Heralding a new era for Corporate India
A new exciting era of shareholder democracy, more democratisation and transparency in how companies are run, rotation of auditors and mandatory spending of two per cent of the past three years’ profits on corporate social responsibility activities are among the hallmarks of the new Companies Bill that will soon become an Act, replacing the Companies Act of 1956.
It will, however, take a while before the new law can be operationalised; and one hopes minister of state for corporate affairs, Sachin Pilot, gets down to the nitty-gritty of rules to be framed with the utmost clarity, simplicity and speed. Ambiguous rules and bureaucratic play with phrases will only cause corruption, delays and litigation. The devil, as they say, lies in the fine print.

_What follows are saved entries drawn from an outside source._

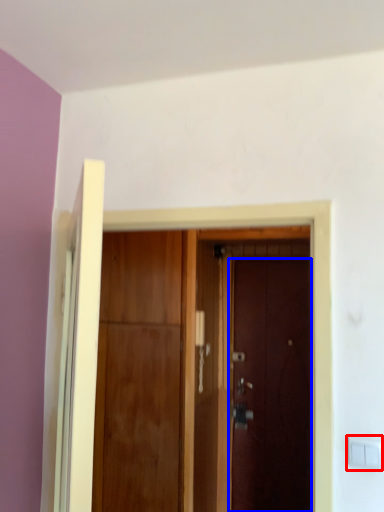 Question: Which object appears closest to the camera in this image, light switch (highlighted by a red box) or door (highlighted by a blue box)?

Choices:
 (A) light switch
 (B) door

Answer: (A) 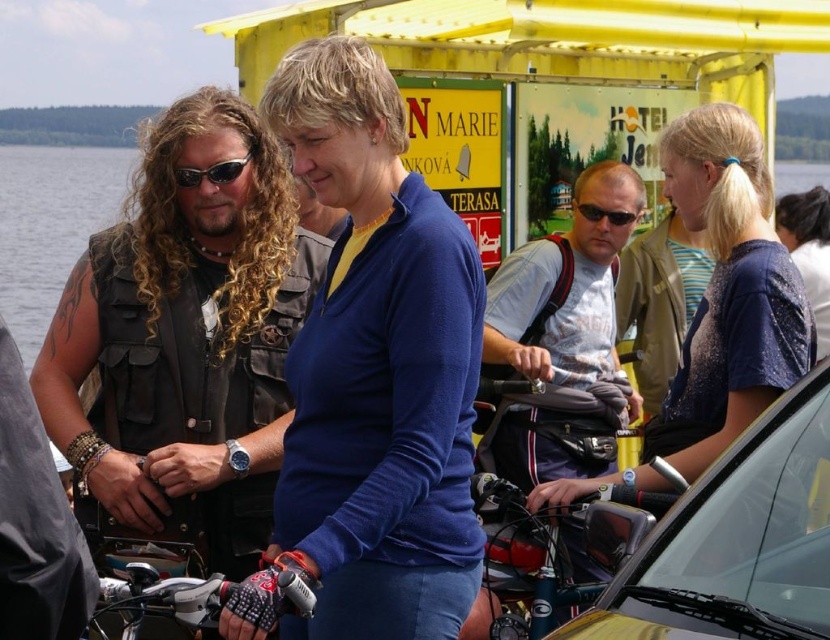 Question: Can you confirm if light gray t-shirt at center is positioned to the right of transparent water at center?

Choices:
 (A) no
 (B) yes

Answer: (B)

Question: Considering the real-world distances, which object is closest to the transparent water at center?

Choices:
 (A) blue matte shirt at center
 (B) sparkly blue shirt at center
 (C) black plastic sunglasses at center
 (D) metallic gold car at center

Answer: (C)

Question: Does metallic gold car at center appear over sunglasses at left?

Choices:
 (A) no
 (B) yes

Answer: (A)

Question: Is metallic gold car at center bigger than blue fabric shirt at center?

Choices:
 (A) no
 (B) yes

Answer: (B)

Question: Among these objects, which one is nearest to the camera?

Choices:
 (A) leather vest at center
 (B) black plastic sunglasses at center

Answer: (A)

Question: Which point is closer to the camera?

Choices:
 (A) blue matte shirt at center
 (B) sparkly blue shirt at center
 (C) transparent water at center

Answer: (A)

The entire country has been waiting for this bill to go on the statute book for the past four years; ever since it was first tabled in Parliament. The bill, of course, has been in the making for decades. There are an estimated one million registered companies, of which an estimated 75-80 per cent are either family-run or promoter-driven. In such a scenario the corporate governance requirements that are mandated under this new law are pathbreaking.

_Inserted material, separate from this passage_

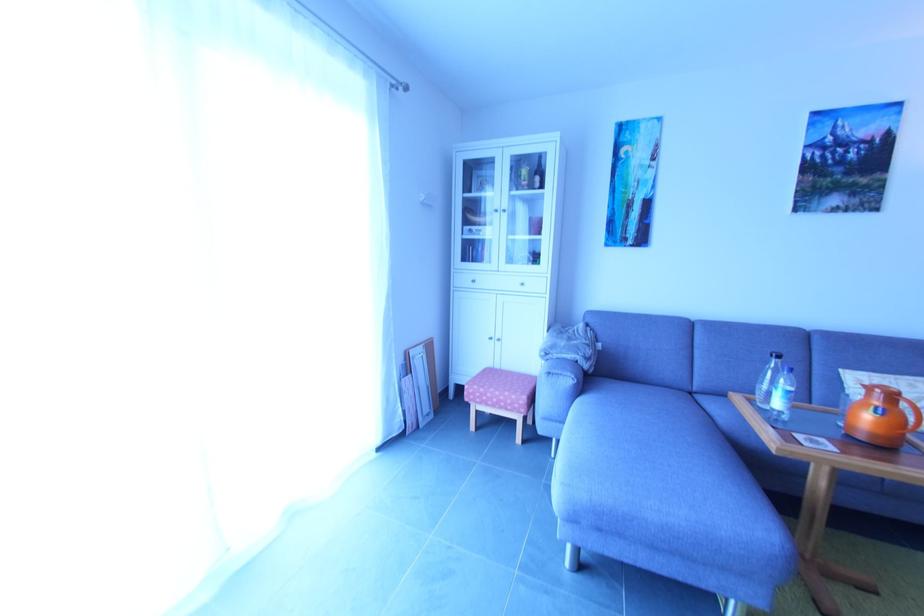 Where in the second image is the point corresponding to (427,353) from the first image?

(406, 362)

For most shareholders of companies, who have been largely ignored and neglected and have fallen victim to myriad scams that saw them collectively lose thousands of crores with not a paisa returned, the new law is a landmark in enhancing investor protection. They can now initiate class action suits and claim and get damages or compensation from fraudsters who cheat them of their dues, as fellow shareholders do in the United States.
It is possibly the first time since Independence that there were widespread consultations with almost all stakeholders, and many of their recommendations have been incorporated in the bill. The result is that everyone is happy with the final outcome. While some sticky issues remain such as CSR, which many are not enthused about, these will hopefully be resolved when the detailed provisions and regulations are finalised. The CSR issue, as the young Mr Pilot said, should not be looked upon as a cess or a tax. There are now several organisations that have managed to demonstrate that CSR can indeed be profitable, and boost the sales of a company, besides of course enhancing its image.
The new Companies Act 2013 comes at a time when India avidly is looking for investments, from both foreign and domestic sources. There have been several complaints from private equity investors that they have been cheated by the companies they invest in. With the new regime of transparency, corporate governance, self-regulation and more disclosure, the business climate should soon get more investor-friendly.